== Records for this exercise ==
################

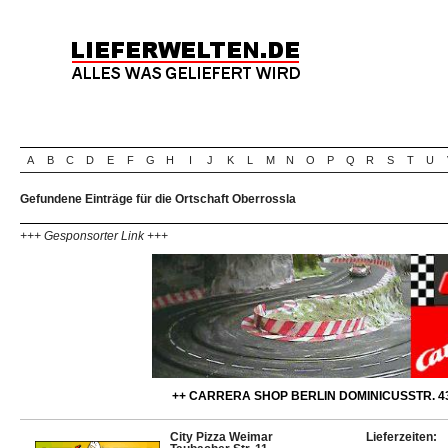
A
B
C
D
E
F
G
H
I
J
K
L
M
N
O
P
Q
R
S
T
U
Gefundene Einträge für die Ortschaft Oberrossla
+++ Gesponsorter Link +++
++ CARRERA SHOP BERLIN DOMINICUSSTR. 43
City Pizza Weimar
Lieferzeiten:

################

== The problem ==
Type the listing out again word for word, passing over each picture.

== Output below ==
A
B
C
D
E
F
G
H
I
J
K
L
M
N
O
P
Q
R
S
T
U
Gefundene Einträge für die Ortschaft Oberrossla
+++ Gesponsorter Link +++
++ CARRERA SHOP BERLIN DOMINICUSSTR. 43
City Pizza Weimar
Lieferzeiten:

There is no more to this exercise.